Hairspray - Celebrating The Outsider



Today my family saw “Hairspray”, the Broadway musical inspired movie, which starred John Travolta, Michelle Pfeiffer, Queen Latifah, and Christopher Walken, to name a few well-knowns and the newcomer who is also the leading lady of the movie Nikki Blonsky. And for the first time, the Hollywood leading lady doesn’t have to be as thin as a twig! Watching the movie, you enter in to a world were black and white become equal, and where fat people dance to wild applause and family is everything.

The movie opened with a short and fat, robust, stiff-haired teenager bounding out of bed and dashing into the streets of Kennedy-era Baltimore to sing. From then on, you get treated to the dance and song of the early 60s. Wow! The 60s looked so wholesome, no wonder going ‘retro’ is so much in fashion these days.

The movie celebrates the 60s peoples-right era. And halfway through the movie, you get the sensing that the movie is about everything that is wholesome, right and good, while raising real issues about human dignity, human rights and cultural standards of beauty.

The movie celebrates the outsider – the person who struggles to be accepted for his colour, his size and his place in society. But these very outsiders were the eventual culture changers. They defined the future by defying the culture of the day. In the film, it is these fringe people, these outsiders who were the ones with the right things - they carry both courage and character. And what so affirming to me about the film is that it casts these outside people as being heavier and probably uglier (and coloured!) but they are all so gifted, so courageous, so human. They become the heroes of the show!

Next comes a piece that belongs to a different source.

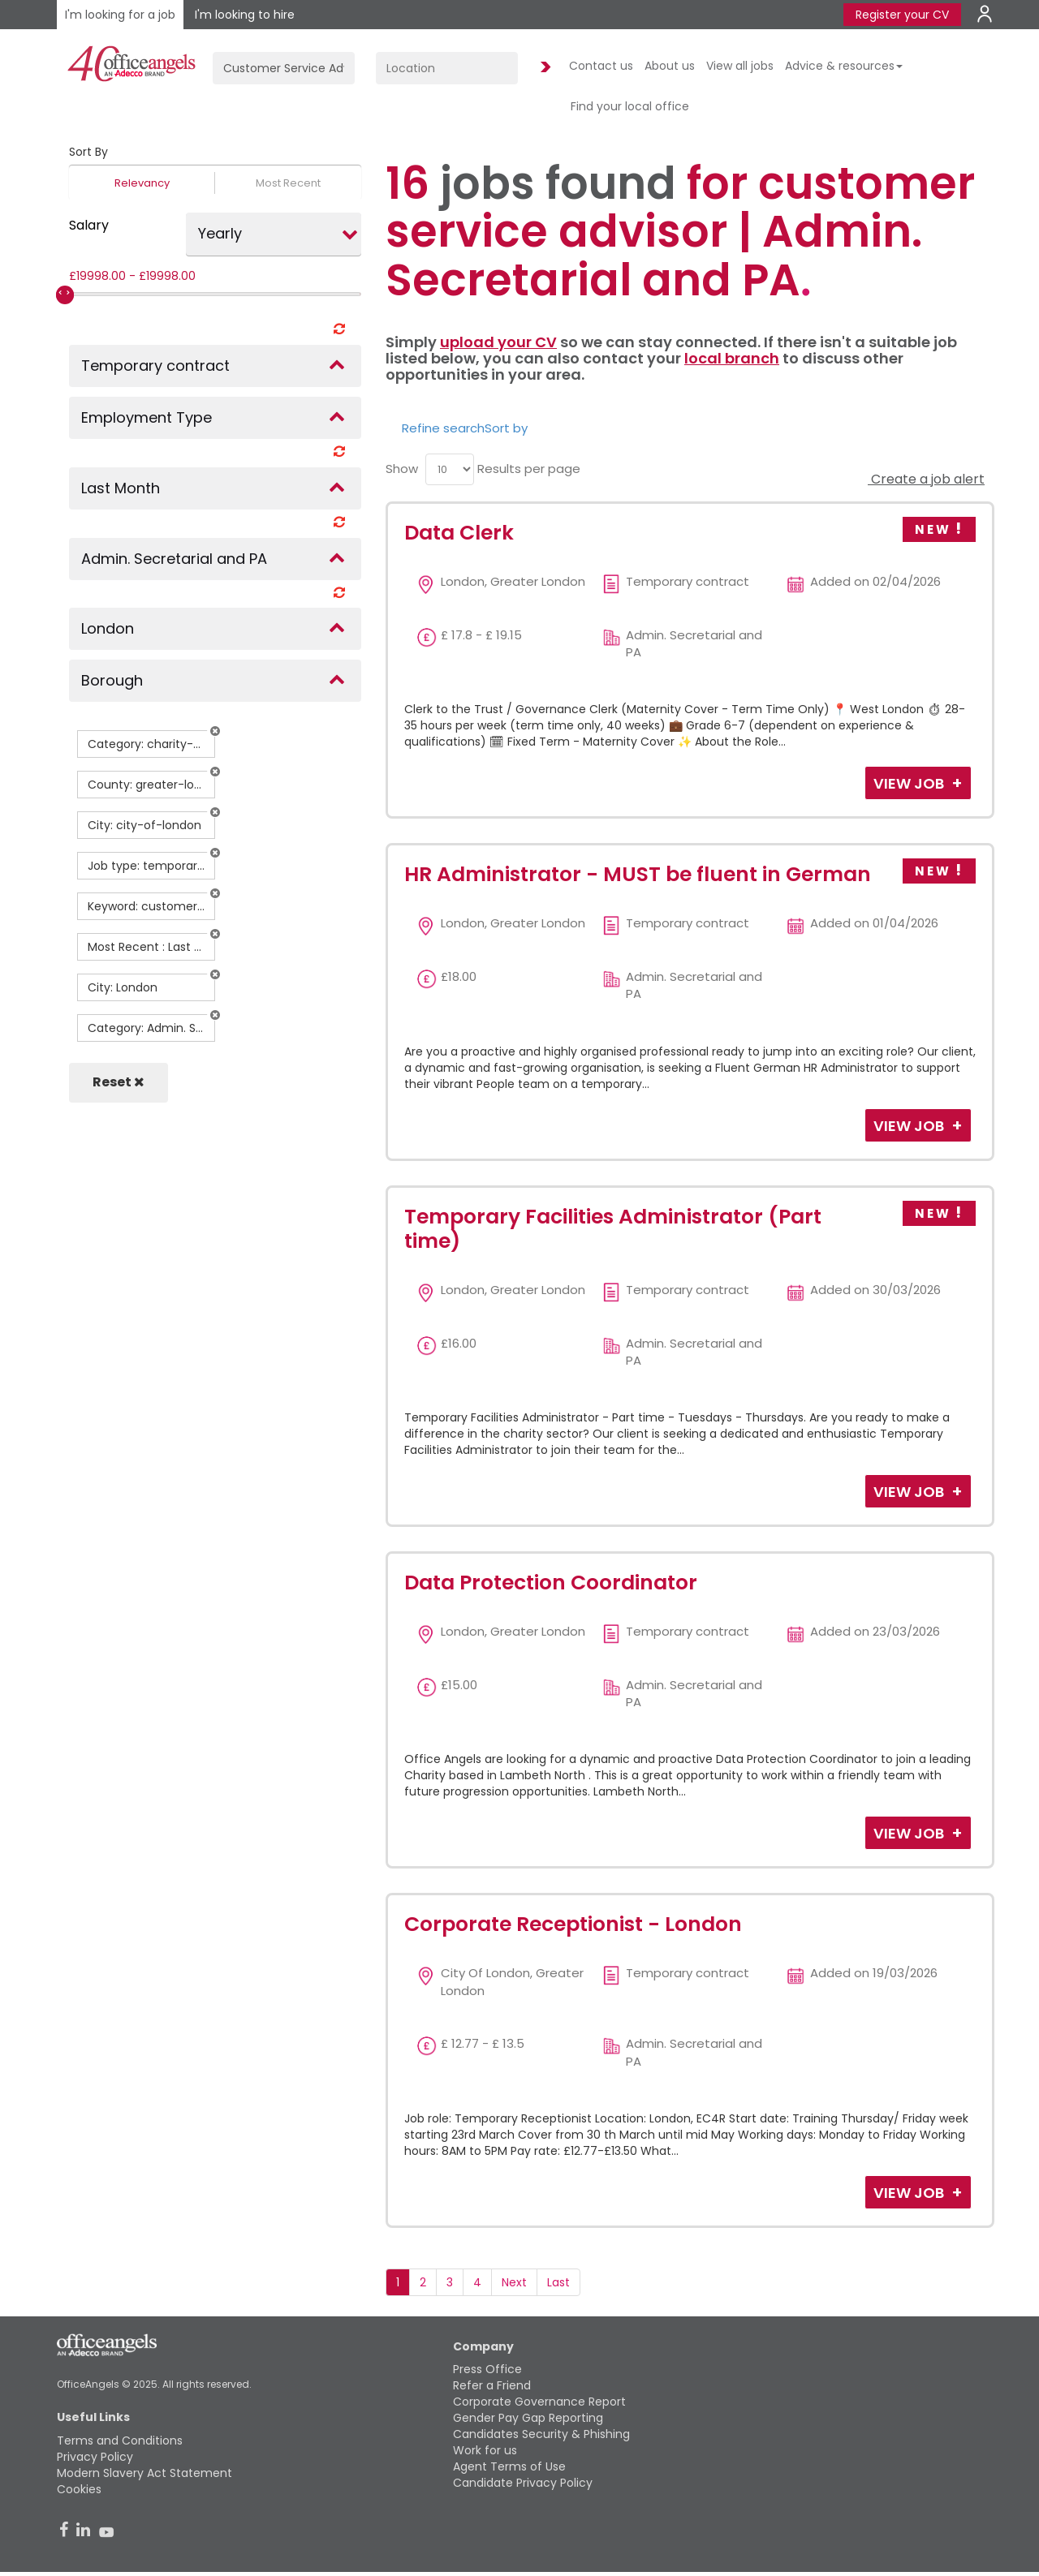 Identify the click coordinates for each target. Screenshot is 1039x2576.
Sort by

My favourite scene in the movie was when Edna finds Velma (Michelle Pfeifer) downstairs in Wilbur's "Hardy-Har Hut" joke shop attempting to seduce Wilbur (what Edna does not see, however, is that Wilbur is completely oblivious to Velma's sexual advances). Edna was deeply hurt but her husband Wilbur managed to win her back and there is this wonderful song, You're Timeless To Me, where husband and wife sway and dance together, so in much love. In certain places, it really gets funny when you see a thinner old man romancing his big fat wife - but it is so sweet and so rare a scene these days and timeless indeed!

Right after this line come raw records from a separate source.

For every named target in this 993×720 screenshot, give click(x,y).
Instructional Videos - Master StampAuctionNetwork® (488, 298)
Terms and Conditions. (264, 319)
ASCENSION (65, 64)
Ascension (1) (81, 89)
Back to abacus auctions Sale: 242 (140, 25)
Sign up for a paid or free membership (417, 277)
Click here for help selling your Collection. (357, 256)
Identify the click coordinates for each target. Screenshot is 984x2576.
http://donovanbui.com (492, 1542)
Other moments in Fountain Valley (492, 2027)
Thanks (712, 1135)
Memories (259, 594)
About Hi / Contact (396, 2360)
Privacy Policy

My take-home lesson from the film was that transformation in a community always begins with a chosen few, who will have to stand up, out of the crowd and dare to make a difference. Then begins a movement of change that grips the masses but somebody must dare to trail-blaze the way.

Martin Luther King was one such man. But there was One greater than him who is still bringing the ultimate transformation of peoples and communities. His Name is Jesus and in His day and time, He too was an outsider.

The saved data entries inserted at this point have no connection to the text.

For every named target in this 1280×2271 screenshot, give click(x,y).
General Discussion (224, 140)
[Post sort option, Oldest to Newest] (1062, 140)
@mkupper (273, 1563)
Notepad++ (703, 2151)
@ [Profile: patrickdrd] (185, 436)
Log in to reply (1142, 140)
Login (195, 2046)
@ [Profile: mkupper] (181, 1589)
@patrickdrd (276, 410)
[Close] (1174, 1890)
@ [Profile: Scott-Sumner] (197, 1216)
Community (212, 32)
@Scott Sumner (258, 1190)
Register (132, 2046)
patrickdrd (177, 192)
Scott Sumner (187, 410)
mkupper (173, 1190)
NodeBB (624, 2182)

Provocative in its message of racial reconciliation, equality and prejudice, Hairspray succeeds in preaching without being preachy. In a world that seeks to divide, Tracy is at the forefront of leading the movement to tear down the wall of separation, not just between whites and blacks, but also the beautiful-looking people and those that look a little different .

In the words of Tracy Turnblad herself, Hairspray is "afro-tastic!"